Government Continues to Scrutinize Workplace Social Media Policies


Concerned about its image and the protection of its employees, retail giant Costco enacted a policy restricting employees from making statements on social media sites such as Facebook or Twitter that:

“. . . damage the company, defame any individuals or damage any person’s reputation.”  



The Federal Government caught wind of Costco’s social media policy, and brought an action to stop it on the ground that the policy interfered with the right of Costco employees to band together to improve workplace conditions.  Costco defended the policy by saying it was merely trying to protect the company and its employees from online harassment and disparagement.

The National Labor Relations Board (NLRB) recently ruled that Costco’s policy violated the right of all employees (even non-union employees) to improve workplace conditions.  This is a tough decision for many companies to swallow, since on the surface it appears that Costco’s social media policy was aimed at the type of conduct that would be labeled defamation or disparagement.  But it is actually consistent with many other recent decisions from the NLRB clamping down on any company provisions that it feels could have a chilling effect on the ability of employees to protest against work conditions.

Traditionally, the NLRB has been associated with union workplaces.  But with the decline of union membership nationwide, the NLRB has become more and more active in enforcement actions related to non-union employers.  Social media policies such as the Costco policy at issue in this case have become a prime target of the NLRB’s enforcement arm.  Companies that have not had their employee handbook reviewed in a few years would be wise to undergo a qualified legal review.

Declan Leonard is managing partner of the Washington, DC regional business law firm Berenzweig Leonard, LLP. He can be reached at DLeonard@BerenzweigLaw.com.

Monday, September 10, 2012

Are Child Care Duties Protected Under Federal Workplace Laws?


A recent case from the Alexandria, Virginia Federal Court addressed the issue of whether an employee’s child care responsibilities were protected under federal discrimination laws.  A male pharmaceutical sales rep was supposed to start work each day at 8:00 a.m.  Under an arrangement he had with his working wife, however, he needed to drop his child off at school at 8:30 a.m. four days a week, and therefore he could not start work on those days until roughly 9:00 a.m.  His supervisor told him that this later start time was not acceptable, and asked why his wife could not drop their child off at school instead.  The male rep was not the only employee who had kids, but he was the only male rep whose wife also worked outside the home.

The rep complained to Human Resources that he was being singled out because of his family responsibilities, and that the supervisor’s comments were based on a stereotype that “it’s the wife’s job” to do things such as taking the kids to school.  He eventually sued the company for gender discrimination.
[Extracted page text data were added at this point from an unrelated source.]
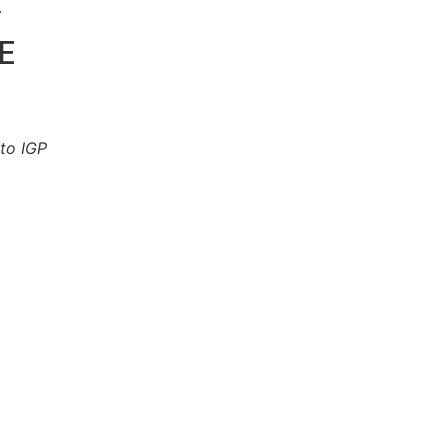
.
E
to IGP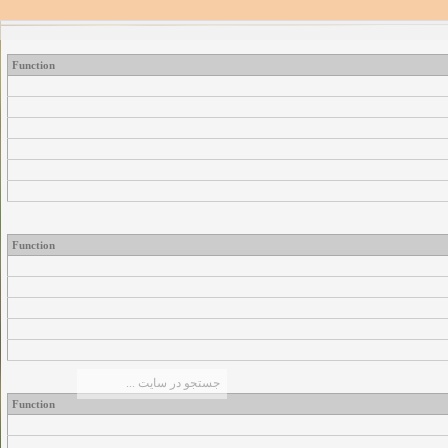
Function
Function
Function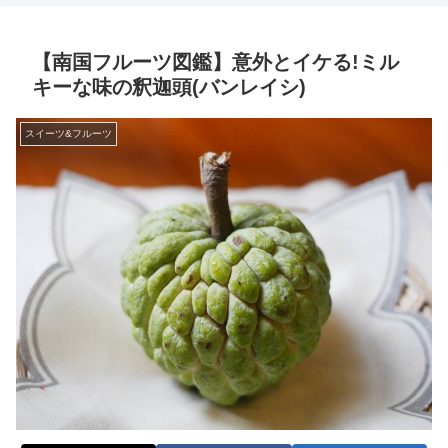
【南国フルーツ図鑑】意外とイケる!ミル
キーな味の釈迦頭(バンレイシ)
スイーツ&フルーツ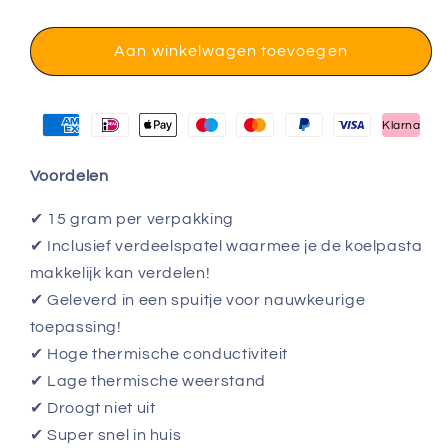
Aan winkelwagen toevoegen
Klarna
Voordelen
✔ 15 gram per verpakking
✔ Inclusief verdeelspatel waarmee je de koelpasta
makkelijk kan verdelen!
✔ Geleverd in een spuitje voor nauwkeurige
toepassing!
✔ Hoge thermische conductiviteit
✔ Lage thermische weerstand
✔ Droogt niet uit
✔ Super snel in huis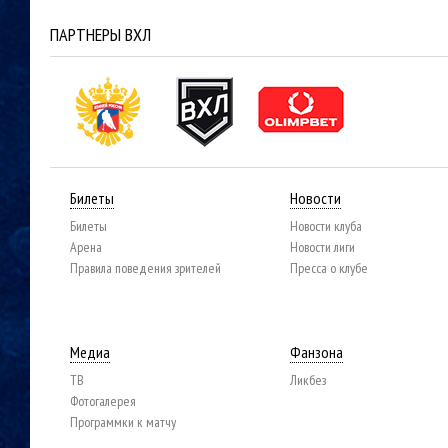
ПАРТНЕРЫ ВХЛ
Билеты
Новости
Билеты
Новости клуба
Арена
Новости лиги
Правила поведения зрителей
Пресса о клубе
Медиа
Фанзона
ТВ
Ликбез
Фотогалерея
Программки к матчу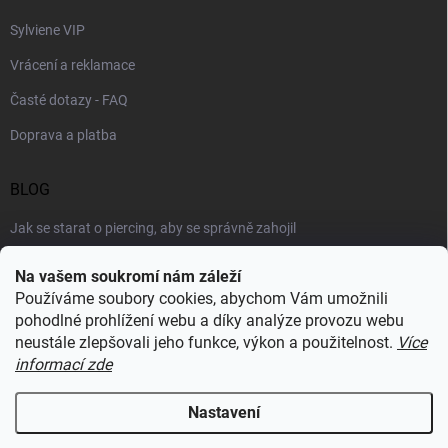
Sylviene VIP
Vrácení a reklamace
Časté dotazy - FAQ
Doprava a platba
BLOG
Jak se starat o piercing, aby se správně zahojil
Šperky podle výstřihu: jak vybrat náhrdelník k roláku i topu
Na vašem soukromí nám záleží
Používáme soubory cookies, abychom Vám umožnili
Šperky a voda: co šperkům vadí nejvíc a proč
pohodlné prohlížení webu a díky analýze provozu webu
neustále zlepšovali jeho funkce, výkon a použitelnost.
Více
informací zde
RECENZE Z HEUREKY
Nastavení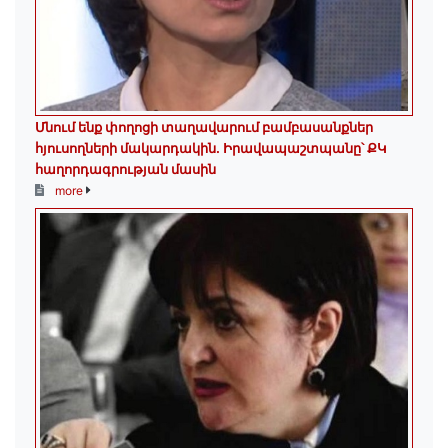
Մնում ենք փողոցի տաղավարում բամբասանքներ
հյուսողների մակարդակին․ Իրավապաշտպանը՝ ՔԿ
հաղորդագրության մասին
more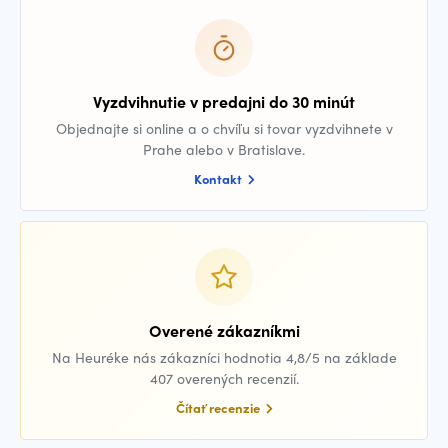
Vyzdvihnutie v predajni do 30 minút
Objednajte si online a o chvíľu si tovar vyzdvihnete v
Prahe alebo v Bratislave.
Kontakt
Overené zákazníkmi
Na Heuréke nás zákazníci hodnotia 4,8/5 na základe
407 overených recenzií.
Čítať recenzie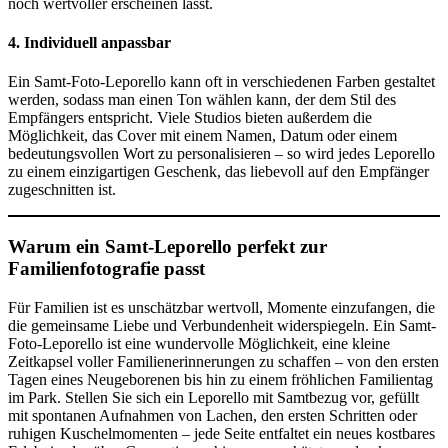
noch wertvoller erscheinen lässt.
4.
Individuell anpassbar
Ein Samt-Foto-Leporello kann oft in verschiedenen Farben gestaltet
werden, sodass man einen Ton wählen kann, der dem Stil des
Empfängers entspricht. Viele Studios bieten außerdem die
Möglichkeit, das Cover mit einem Namen, Datum oder einem
bedeutungsvollen Wort zu personalisieren – so wird jedes Leporello
zu einem einzigartigen Geschenk, das liebevoll auf den Empfänger
zugeschnitten ist.
Warum ein Samt-Leporello perfekt zur
Familienfotografie passt
Für Familien ist es unschätzbar wertvoll, Momente einzufangen, die
die gemeinsame Liebe und Verbundenheit widerspiegeln. Ein Samt-
Foto-Leporello ist eine wundervolle Möglichkeit, eine kleine
Zeitkapsel voller Familienerinnerungen zu schaffen – von den ersten
Tagen eines Neugeborenen bis hin zu einem fröhlichen Familientag
im Park. Stellen Sie sich ein Leporello mit Samtbezug vor, gefüllt
mit spontanen Aufnahmen von Lachen, den ersten Schritten oder
ruhigen Kuschelmomenten – jede Seite entfaltet ein neues kostbares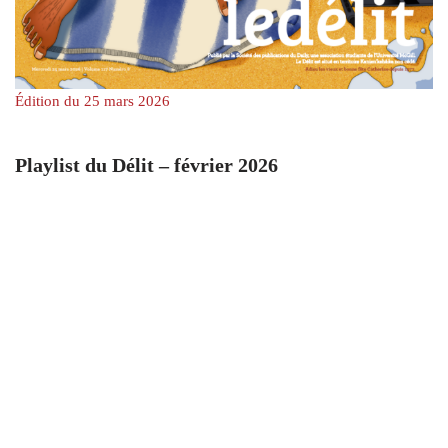
Édition du 25 mars 2026
Playlist du Délit – février 2026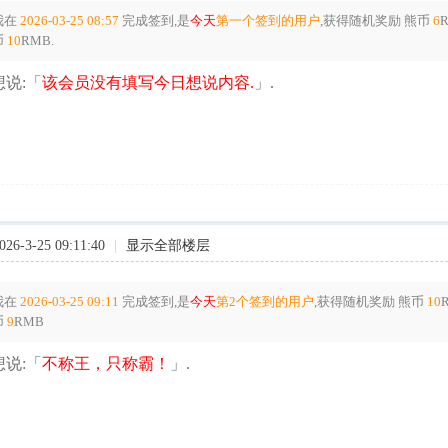
我在
2026-03-25 08:57
完成签到,是
今天
第一个签到的用户
,获得随机奖励
熊币
6
币
10
RMB.
说:「
该会员没有填写今日想说内容.
」.
6-3-25 09:11:40
|
显示全部楼层
我在
2026-03-25 09:11
完成签到,是
今天
第2个签到的用户
,获得随机奖励
熊币
10
币
9
RMB
说:「
不称王，只称霸！
」.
A federal judge in Alexandria recently dismissed the employee’s case prior to trial, after concluding that the company’s 8:00 a.m. start time policy was applied uniformly to all employees, regardless of gender and regardless of whether an employee had children or not.  The court pointed out that federal discrimination laws do not protect against discrimination  that is based on caregiver responsibilities.  The court added that it would be a violation of federal discrimination laws if the company had treated mothers differently than fathers in terms of scheduling.

Had the company been in the District of Columbia however, the result may have been different as D.C. is one of two states (Alaska being the other) that explicitly outlaws discrimination in the workplace based on family responsibilities.